Analyzing proportion of the vote by proportions of white and black registrants and of Democrats and Republican registrants, the equations were the same for the Williams and Tyler votes: the lower the proportion of whites and the higher the proportion of Republicans, the higher the proportion of the vote each received – black and Democrat proportions where being split almost solely by them, so these exhibited no relationship with their vote proportions. These significant relationships are expected when a fusionist coalition is being built – except that Tyler did a better job of getting more such votes within and across the racial spectrum. In the final analysis, she proved to be the genuine fusionist candidate, which may have been telegraphed in the weeks leading up to the election by the patterns of donors to each campaign.

The analysis of Provenza’s vote showed her proportion varied with all four variables significantly, where by precinct that rose as did the proportions of whites and blacks and where the proportions of Democrats and Republicans fell. Keeping in mind each of these relationships is observed holding the other three factors constant, this means she tended to get disproportionately those less attached to the major political parties, including white Democrats who normally vote Republican, and from other races. It appears many Republicans threw in their lots with Tyler or Williams, especially the former.

Which signals that Tyler serves as the prohibitive favorite in the December runoff. Already besting Provenza by 18 points in the general election, she is likely to go well over 60 percent by winning almost every black vote and a noticeable chunk of the white vote. Whether the latter will be higher than in the general election is uncertain – chances are turnout won’t be too much lower given the heated U.S. Senate contest at the top of the ballot, but Williams’ white and Republican support might be too disillusioned to support his main rival in a runoff – but it should be more than adequate to carry her to victory.

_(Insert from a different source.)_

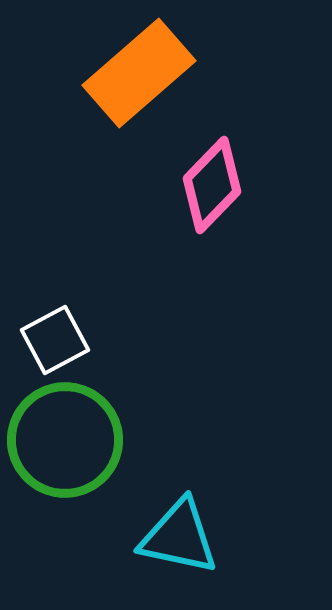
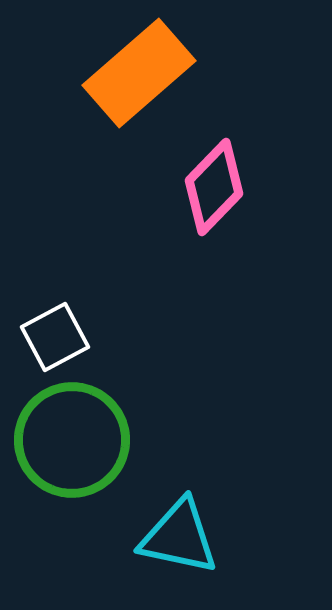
pink diamond: moved 2 px right, 2 px down
white square: moved 3 px up
green circle: moved 7 px right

One truism did prevail in this campaign: the candidate that did the best job of constructing a fusionist grouping would win. Tyler looks likely to turn out to be that candidate.

1 comment:

Anonymous said...

Jeff, an excellent analysis! I was surprised to see Ollie Tyler's number of votes in Broadmoor's precincts. You are right on with Tyler getting 60% or more of the vote in the Dec. 6 run-off. Bet Victoria Provenza is already planning her return to Colorado.